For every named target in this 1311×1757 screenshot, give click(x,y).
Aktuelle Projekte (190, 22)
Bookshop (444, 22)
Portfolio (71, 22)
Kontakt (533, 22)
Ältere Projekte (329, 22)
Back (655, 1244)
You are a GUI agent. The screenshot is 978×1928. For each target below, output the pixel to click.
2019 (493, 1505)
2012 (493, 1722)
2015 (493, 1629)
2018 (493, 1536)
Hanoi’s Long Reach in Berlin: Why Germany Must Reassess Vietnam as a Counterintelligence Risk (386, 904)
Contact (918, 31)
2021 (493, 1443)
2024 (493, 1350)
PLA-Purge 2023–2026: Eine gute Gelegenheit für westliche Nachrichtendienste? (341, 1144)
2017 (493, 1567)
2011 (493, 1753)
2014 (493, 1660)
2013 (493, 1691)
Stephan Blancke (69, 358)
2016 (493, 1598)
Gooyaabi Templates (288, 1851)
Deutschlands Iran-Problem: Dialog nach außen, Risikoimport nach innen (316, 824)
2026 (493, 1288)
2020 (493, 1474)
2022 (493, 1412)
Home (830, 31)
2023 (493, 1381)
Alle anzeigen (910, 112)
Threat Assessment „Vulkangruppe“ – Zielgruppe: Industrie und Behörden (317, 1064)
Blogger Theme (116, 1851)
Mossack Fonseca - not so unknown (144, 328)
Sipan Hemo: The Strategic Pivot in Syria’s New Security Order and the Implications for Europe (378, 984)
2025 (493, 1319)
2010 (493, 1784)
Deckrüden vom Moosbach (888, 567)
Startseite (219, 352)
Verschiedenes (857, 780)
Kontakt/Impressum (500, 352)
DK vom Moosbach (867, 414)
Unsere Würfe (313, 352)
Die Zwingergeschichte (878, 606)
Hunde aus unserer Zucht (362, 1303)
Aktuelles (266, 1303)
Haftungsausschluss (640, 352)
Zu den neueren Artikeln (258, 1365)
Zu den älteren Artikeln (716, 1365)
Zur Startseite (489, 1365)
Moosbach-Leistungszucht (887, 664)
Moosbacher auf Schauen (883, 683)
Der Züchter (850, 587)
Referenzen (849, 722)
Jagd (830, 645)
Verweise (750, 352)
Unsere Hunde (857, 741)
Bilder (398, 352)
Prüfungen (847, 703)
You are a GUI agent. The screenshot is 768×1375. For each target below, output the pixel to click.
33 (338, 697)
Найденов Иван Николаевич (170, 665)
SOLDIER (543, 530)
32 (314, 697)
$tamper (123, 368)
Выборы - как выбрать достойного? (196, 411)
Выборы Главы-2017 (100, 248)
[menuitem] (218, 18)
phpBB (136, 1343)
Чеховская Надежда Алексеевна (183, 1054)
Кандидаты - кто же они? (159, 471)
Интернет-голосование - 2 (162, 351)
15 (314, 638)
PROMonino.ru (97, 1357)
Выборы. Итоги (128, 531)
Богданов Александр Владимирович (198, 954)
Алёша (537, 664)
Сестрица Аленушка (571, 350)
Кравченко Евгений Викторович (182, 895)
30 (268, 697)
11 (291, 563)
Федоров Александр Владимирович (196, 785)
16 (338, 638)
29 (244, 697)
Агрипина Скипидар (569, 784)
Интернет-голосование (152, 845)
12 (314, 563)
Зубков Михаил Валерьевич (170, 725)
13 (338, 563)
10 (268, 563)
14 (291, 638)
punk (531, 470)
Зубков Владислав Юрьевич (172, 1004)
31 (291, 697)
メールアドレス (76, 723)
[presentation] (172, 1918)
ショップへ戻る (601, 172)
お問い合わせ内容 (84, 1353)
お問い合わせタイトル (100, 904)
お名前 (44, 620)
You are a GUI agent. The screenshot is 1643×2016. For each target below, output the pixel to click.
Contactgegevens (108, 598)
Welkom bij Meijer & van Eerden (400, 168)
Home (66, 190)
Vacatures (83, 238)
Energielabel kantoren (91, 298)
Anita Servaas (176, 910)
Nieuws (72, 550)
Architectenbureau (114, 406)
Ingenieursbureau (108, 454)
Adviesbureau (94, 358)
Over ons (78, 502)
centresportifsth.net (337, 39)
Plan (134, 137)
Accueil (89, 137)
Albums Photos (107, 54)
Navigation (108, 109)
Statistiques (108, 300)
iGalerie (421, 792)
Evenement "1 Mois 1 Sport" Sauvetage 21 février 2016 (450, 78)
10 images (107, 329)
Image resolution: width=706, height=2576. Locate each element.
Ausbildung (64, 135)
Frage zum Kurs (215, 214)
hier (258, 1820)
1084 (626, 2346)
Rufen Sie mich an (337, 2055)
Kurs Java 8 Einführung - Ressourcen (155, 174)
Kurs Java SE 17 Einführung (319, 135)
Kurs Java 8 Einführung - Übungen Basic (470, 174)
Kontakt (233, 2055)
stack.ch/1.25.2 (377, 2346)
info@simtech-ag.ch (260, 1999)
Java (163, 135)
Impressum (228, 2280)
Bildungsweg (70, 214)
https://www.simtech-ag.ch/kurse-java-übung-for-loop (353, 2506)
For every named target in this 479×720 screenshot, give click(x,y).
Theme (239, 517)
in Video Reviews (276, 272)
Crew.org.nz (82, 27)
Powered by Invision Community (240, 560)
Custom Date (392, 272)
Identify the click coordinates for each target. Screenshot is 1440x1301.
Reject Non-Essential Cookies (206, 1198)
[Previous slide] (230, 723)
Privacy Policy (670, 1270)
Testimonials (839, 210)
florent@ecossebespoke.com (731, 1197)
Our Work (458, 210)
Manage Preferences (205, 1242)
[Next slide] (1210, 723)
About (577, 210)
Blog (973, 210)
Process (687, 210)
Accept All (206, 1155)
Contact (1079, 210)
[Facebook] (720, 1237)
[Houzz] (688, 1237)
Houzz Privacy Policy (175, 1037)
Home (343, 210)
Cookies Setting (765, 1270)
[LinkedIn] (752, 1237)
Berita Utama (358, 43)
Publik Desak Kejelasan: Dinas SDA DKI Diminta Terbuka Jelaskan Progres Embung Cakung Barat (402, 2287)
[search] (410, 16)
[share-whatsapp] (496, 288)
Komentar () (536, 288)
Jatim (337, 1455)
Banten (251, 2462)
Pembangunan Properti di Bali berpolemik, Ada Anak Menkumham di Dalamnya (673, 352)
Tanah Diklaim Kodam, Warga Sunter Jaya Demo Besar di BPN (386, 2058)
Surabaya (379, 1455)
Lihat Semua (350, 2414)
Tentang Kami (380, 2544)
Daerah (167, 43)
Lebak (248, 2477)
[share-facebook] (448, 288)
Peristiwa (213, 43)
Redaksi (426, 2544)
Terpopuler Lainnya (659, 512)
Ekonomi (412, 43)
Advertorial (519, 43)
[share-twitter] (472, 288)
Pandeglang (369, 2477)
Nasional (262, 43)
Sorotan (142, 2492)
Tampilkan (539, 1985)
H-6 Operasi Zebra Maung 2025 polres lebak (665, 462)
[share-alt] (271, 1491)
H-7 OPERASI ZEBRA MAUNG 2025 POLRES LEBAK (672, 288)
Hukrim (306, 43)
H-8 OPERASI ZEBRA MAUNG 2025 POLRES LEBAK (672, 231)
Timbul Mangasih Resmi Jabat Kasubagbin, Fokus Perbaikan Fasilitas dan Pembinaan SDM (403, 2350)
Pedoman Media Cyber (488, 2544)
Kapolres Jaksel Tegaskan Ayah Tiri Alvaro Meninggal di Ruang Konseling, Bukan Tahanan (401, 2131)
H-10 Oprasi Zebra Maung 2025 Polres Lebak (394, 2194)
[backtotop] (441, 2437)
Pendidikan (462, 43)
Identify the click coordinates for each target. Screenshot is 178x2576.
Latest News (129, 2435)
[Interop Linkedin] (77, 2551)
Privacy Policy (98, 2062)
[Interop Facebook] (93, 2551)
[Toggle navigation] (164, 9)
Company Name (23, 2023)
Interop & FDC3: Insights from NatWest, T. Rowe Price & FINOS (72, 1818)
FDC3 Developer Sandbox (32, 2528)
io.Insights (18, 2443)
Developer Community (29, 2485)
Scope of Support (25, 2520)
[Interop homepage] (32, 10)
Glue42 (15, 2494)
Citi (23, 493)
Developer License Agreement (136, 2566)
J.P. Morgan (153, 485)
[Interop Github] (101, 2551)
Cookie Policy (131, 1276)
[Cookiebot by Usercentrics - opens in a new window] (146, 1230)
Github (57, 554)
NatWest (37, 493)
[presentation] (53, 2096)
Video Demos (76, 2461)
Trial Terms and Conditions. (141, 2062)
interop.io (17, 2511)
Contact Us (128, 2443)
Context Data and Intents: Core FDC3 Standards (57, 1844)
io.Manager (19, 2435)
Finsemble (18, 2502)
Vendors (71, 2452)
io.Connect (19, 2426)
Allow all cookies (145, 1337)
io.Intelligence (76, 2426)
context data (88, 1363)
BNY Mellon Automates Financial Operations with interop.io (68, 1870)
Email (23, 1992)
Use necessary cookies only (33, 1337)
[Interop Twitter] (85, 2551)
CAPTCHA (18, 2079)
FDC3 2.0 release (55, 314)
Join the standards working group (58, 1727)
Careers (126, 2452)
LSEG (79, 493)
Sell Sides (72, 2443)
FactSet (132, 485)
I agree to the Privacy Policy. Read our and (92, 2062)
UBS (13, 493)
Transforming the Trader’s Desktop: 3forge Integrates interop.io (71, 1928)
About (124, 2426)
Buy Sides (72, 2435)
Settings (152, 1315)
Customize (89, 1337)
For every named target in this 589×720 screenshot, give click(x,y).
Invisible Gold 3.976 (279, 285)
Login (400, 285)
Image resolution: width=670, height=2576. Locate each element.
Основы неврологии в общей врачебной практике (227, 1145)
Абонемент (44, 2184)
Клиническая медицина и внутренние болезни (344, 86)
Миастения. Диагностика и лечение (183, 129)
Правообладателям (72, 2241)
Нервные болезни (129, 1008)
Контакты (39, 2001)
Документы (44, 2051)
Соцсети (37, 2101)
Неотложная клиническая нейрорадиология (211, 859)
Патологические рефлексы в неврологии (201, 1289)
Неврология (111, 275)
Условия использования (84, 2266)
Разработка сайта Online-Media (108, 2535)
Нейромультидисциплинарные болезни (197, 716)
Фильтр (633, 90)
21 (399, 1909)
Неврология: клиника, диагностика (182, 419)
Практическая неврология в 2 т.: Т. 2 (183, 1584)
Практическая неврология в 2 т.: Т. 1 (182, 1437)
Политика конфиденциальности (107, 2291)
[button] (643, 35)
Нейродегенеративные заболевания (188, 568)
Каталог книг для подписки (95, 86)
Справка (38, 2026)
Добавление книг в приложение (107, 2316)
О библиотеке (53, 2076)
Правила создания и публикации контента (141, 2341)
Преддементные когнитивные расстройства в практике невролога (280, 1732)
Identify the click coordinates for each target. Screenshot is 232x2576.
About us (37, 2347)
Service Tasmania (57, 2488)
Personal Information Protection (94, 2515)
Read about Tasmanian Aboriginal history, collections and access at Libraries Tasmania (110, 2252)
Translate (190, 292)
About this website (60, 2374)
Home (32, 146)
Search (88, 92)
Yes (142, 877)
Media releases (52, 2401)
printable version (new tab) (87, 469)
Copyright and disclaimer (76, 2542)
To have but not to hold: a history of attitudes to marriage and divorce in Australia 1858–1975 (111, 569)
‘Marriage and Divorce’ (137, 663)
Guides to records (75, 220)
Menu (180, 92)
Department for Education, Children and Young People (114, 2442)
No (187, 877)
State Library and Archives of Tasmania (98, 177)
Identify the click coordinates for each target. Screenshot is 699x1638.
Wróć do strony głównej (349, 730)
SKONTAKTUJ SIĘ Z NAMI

- ACTIVITY
Could you restate, word for word, the lines above from the one with "[share-twitter] (472, 288)" to the one with "H-8 OPERASI ZEBRA", both included?

- RESULT OF THE EXERCISE
[share-twitter] (472, 288)
Pandeglang (369, 2477)
Nasional (262, 43)
Sorotan (142, 2492)
Tampilkan (539, 1985)
H-6 Operasi Zebra Maung 2025 polres lebak (665, 462)
[share-alt] (271, 1491)
H-7 OPERASI ZEBRA MAUNG 2025 POLRES LEBAK (672, 288)
Hukrim (306, 43)
H-8 OPERASI ZEBRA MAUNG 2025 POLRES LEBAK (672, 231)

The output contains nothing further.